Wide Complex Tachycardia WPW

A 37F with no past medical history presents with wide complex tachycardia. She is initially stable, and after unsuccessful treatments, will decompensate either with hypotension or with polymorphic atrial fibrillation, and require synchronized cardioversion. After stabilizing the patient, she is revealed to have undiagnosed Wolfe-Parkinson-White.

Ending a resuscitation

The medical aspect of this case is a relatively straight-forward out-of-hospital cardiac arrest where the team must recognize futility and make the decision to stop resuscitation efforts. The primary goal is simulating the experience of making a termination of resuscitation decision, and managing the impacts of a patient’s death. Other goals could also be scaffolded onto this scenario as deemed appropriate by the simulation instructor, including breaking bad news to family member or a simulated hot debrief with the team. 

Accidental Hypothermia

A 24-year-old previously healthy male presents to the ED with absent vital signs. He is out for a trail run when he becomes trapped in waist deep cold water. When he is found by search and rescue, he is awake with altered mental status. He has a cardiac arrest on retrieval and is found to be severely hypothermic. CPR and ACLS is initiated and he is transferred to the nearest community ED. The resuscitation team is expected to perform ACLS specific to hypothermic arrest. The patient will require intubation, active rewarming, defibrillation and discussion with the ECMO physician on call for transport and ECMO assisted rewarming.  

Tracheostomy Emergency

48-year-old male with a recent tracheostomy presents with sudden onset respiratory distress. The patient is unable to be oxygenated or ventilated through the tracheostomy tube. The team must recognize that the tracheostomy tube is either obstructed or displaced. Attempts to correct tracheostomy obstruction with suctioning and cuff deflation are not successful. Removal of the tracheostomy tube is required, followed by either oral intubation or placement of a new tracheostomy tube. The patient improves once oral or stomal intubation is performed. If tracheostomy tube is not removed, the patient worsens and goes into cardiac arrest secondary to respiratory failure.
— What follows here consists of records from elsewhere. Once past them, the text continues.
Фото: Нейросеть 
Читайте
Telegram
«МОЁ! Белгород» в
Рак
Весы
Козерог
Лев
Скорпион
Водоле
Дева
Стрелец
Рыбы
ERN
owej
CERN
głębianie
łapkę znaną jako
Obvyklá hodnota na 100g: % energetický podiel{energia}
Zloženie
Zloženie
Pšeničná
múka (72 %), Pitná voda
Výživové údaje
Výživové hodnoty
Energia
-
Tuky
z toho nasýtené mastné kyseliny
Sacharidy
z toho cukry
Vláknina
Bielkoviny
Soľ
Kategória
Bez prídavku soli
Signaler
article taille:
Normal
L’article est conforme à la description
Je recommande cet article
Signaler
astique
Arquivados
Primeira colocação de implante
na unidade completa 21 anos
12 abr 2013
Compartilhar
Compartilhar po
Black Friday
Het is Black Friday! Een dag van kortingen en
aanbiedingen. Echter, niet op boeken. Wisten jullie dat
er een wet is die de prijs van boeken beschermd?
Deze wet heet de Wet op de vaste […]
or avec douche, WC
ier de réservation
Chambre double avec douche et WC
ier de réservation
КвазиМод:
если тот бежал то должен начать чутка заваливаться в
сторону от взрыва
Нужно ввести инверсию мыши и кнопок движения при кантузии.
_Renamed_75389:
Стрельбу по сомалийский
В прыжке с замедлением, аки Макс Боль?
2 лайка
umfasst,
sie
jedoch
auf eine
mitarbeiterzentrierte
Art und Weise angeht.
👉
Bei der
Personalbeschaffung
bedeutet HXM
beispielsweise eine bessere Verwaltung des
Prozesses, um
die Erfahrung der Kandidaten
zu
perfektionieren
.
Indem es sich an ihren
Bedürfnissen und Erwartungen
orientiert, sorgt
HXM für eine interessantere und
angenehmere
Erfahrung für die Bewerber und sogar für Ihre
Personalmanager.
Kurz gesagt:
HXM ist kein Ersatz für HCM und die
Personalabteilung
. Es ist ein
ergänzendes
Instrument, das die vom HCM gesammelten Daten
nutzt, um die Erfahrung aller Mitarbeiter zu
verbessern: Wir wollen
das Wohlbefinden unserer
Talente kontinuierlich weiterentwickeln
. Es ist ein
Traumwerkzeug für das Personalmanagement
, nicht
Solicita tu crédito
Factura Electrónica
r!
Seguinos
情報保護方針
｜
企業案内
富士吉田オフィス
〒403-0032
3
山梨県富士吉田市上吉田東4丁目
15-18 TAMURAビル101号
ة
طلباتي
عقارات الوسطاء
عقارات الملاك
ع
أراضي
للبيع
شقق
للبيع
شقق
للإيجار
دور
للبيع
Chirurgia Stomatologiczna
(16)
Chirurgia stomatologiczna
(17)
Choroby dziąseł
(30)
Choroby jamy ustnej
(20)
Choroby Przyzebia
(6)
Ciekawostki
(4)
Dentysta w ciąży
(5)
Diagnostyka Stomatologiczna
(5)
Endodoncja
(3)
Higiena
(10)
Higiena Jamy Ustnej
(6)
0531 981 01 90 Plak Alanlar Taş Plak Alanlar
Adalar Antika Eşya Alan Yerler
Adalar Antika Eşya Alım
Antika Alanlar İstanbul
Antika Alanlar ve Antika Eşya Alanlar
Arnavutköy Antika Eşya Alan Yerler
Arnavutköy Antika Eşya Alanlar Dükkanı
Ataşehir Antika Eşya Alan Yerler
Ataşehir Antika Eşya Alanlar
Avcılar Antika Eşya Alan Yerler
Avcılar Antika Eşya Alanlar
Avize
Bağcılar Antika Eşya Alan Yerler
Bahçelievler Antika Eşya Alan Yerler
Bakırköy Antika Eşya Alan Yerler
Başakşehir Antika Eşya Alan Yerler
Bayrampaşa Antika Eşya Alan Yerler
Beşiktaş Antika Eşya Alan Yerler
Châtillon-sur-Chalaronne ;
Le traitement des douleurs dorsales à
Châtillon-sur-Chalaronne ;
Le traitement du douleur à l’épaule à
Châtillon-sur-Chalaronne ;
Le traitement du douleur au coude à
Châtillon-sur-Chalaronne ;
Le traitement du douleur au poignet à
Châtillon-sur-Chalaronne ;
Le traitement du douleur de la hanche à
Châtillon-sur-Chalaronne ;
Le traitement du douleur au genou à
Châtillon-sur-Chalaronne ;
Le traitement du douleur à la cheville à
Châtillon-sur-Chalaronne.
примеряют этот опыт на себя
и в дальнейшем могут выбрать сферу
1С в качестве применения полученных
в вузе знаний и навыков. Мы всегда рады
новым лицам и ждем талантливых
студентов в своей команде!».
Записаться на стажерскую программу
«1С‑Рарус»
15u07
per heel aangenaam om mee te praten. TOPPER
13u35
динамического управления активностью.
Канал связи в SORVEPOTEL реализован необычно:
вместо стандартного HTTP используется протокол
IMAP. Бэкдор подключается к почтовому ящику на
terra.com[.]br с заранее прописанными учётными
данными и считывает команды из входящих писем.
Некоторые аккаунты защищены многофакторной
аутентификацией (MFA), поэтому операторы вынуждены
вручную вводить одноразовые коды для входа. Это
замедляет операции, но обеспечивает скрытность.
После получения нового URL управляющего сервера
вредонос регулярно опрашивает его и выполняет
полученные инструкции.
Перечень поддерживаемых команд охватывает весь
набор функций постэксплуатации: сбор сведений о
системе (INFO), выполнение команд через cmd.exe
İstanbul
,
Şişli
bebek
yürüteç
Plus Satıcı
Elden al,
Undifferentiated Abdominal Pain + Shock

A 67yr old male with multiple comorbidities is brought by ambulance with a 3-day history of diffuse abdominal pain. The history is vague and the differential of his symptoms remains very broad. He develops significantly worsening pain and hypotension and becomes obtunded. As the patient’s condition deteriorates, the team must initiate management of abdominal pain plus shock and support the hemodynamics with vasopressors/inotropes. The team will need to intubate to facilitate advanced imaging and definitive care. 

Airway Obstruction from FB

This case involves a 60-year-old male patient who arrives VSA in PEA after collapsing while eating dinner with family. The collateral history included that he was suspected to be intoxicated. The patient is difficult to bag with EMS. The learner will have to work through the can’t ventilate/can’t oxygenate scenario once they identify that BVM is ineffective. 

Armed Overdose

In this case a 44 y/o M is brought in via EMS after receiving 0.4mg of naloxone for what is suspected to be an opioid overdose. He remains GCS 7 upon arrival in the resuscitation bay. The team will need to work through the differential for altered LoC and will find drug paraphernalia and a loaded weapon on the patient upon inspection. The case will end with successful treatment and consultation with local police with regard to weapon and contraband protocols.